En tal sentido, todo educador debe superar las perspectivas mecanicistas y garantizar que la sanción conlleve por sí misma la reversión del pensar, del sentir y del actuar por vía de auto-corrección. Si la auto-evaluación se visualiza como medio para tomar conciencia y corregir conductas fallidas, ello evitaría que la acción de corregir sea colocada en el plano de la revancha, del desahogo o la venganza. Sería, en este caso lamentable, darle a la sanción una entidad autónoma y caer en una suerte de ontologización de la pena.
Aplicar una sanción sin el respaldo de un programa o propósito que permita nuevos aprendizajes, nuevos modos de pensar y nuevos modos de vivir por parte de quien todavía se encuentra en la inmanencia de una conducta disfuncional o incorrecta, implica el cumplimiento de una medida muy tosca y primitiva. Las actuales discusiones acerca de las penas y sanciones escolares, por ejemplo, son una suerte de ilusión y hasta un infantilismo intelectual, ya que se carecen de programas orientados a la reversión de las conductas y actitudes y a la mejora personal mediante una corrección inteligente y conscientemente decidida por el propio involucrado.
Mientras no se rescate el sentido formativo de la sanción, las reglamentaciones y códigos de convivencia se convertirán en el catálogo universal para uniformar y atribuir ingenuamente un nomenclador que, por ausencia de acción formativa, seguramente reproducirá nuevos comportamientos reñidos con la convivencia. Sin desconocer la complejidad de esta situación, se hace necesario llevar a cabo procesos formativos desde un paradigma educativo no adscripto a planes y programas formales y sin valor evolutivo para quienes deben empezar a ver la vida propia y ajena de manera más colaborativa, solidaria y constructiva.
Por tal razón, la evaluación conscientemente llevada a cabo por el propio sujeto, debe ser la oportunidad de la corrección inteligente y eficaz. Sin este sentido formativo, toda sanción sería un proceso estéril que podría alimentar el espectáculo del desahogo, practicado por docentes o padres sin paciencia y sin recursos metodológicos para lograr objetivos de superación.
Si bien este proceso es difícil y complejo, es el trayecto insoslayable para quien quiera y aspire a recorrer un camino de mejora y superación personal. Muchos podrán recorrerlo; otros no querrán por mero egoísmo o comodidad, otros quedarán atascados en sus deficiencias y se verán impedidos para lograr su propia mejora por carecer del conocimiento de sí mismos.

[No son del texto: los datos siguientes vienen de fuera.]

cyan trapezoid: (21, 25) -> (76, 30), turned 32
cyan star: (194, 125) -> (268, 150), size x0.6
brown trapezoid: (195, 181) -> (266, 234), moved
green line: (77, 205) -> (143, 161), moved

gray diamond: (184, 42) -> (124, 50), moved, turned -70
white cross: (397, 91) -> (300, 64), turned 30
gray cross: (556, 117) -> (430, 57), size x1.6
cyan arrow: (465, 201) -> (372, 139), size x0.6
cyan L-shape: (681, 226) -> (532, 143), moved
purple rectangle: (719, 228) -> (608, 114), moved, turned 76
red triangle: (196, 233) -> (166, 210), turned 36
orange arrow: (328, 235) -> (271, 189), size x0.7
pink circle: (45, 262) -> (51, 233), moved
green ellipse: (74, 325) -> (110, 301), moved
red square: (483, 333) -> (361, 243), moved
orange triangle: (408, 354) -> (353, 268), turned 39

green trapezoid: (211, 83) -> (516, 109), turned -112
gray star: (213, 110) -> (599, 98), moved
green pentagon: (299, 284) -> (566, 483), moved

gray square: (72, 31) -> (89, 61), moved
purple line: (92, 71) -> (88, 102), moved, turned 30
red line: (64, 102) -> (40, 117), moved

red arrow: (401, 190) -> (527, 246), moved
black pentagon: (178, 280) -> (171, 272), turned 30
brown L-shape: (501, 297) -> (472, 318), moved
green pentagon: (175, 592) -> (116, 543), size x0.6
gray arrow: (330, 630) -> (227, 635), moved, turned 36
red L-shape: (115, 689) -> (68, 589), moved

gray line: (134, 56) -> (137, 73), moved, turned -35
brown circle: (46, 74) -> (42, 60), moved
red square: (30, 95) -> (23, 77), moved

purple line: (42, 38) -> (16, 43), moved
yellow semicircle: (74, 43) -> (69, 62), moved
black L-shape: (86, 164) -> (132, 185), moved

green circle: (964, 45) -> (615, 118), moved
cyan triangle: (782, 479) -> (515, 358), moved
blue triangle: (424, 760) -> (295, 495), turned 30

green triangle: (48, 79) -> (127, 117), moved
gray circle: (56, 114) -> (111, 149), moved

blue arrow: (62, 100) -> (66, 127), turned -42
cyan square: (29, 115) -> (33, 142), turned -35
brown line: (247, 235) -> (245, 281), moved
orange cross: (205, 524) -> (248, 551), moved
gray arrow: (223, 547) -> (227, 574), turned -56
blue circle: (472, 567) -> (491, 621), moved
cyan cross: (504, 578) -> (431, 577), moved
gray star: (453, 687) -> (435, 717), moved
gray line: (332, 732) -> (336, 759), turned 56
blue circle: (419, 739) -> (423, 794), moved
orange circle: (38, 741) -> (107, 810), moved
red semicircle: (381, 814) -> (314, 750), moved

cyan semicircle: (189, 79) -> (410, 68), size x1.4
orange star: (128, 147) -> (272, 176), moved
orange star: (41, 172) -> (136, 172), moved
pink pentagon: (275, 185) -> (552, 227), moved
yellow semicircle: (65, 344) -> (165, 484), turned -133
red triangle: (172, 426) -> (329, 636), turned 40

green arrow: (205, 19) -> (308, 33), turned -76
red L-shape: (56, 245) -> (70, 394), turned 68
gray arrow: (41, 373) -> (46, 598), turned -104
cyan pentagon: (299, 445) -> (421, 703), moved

Ayudar a los niños y jóvenes a conocer sus capacidades y talento y, al mismo tiempo, fortalecer la mente de quienes con su falta de voluntad hicieron de ella un ámbito vacío y negligente, constituye el hilo conductor de un proceso formativo tendiente a la reversión y transformación personal. Ello les permitiría verse a sí mismos de otra manera. Si ello es posible, el talento que cohabita en el interior de cada individuo prevalecerá sobre la misma sanción para convertirla en un medio formativo que podría promover constructivamente la propia superación.
En esto radica el nudo fundamental de la discusión actual acerca de las penas, castigos y sanciones con los que la sociedad se encuentra sensibilizada y a flor de piel a raíz de los intentos y proyectos relacionados, entre otros, con las calificaciones, promociones y exigencias disciplinarias a los estudiantes.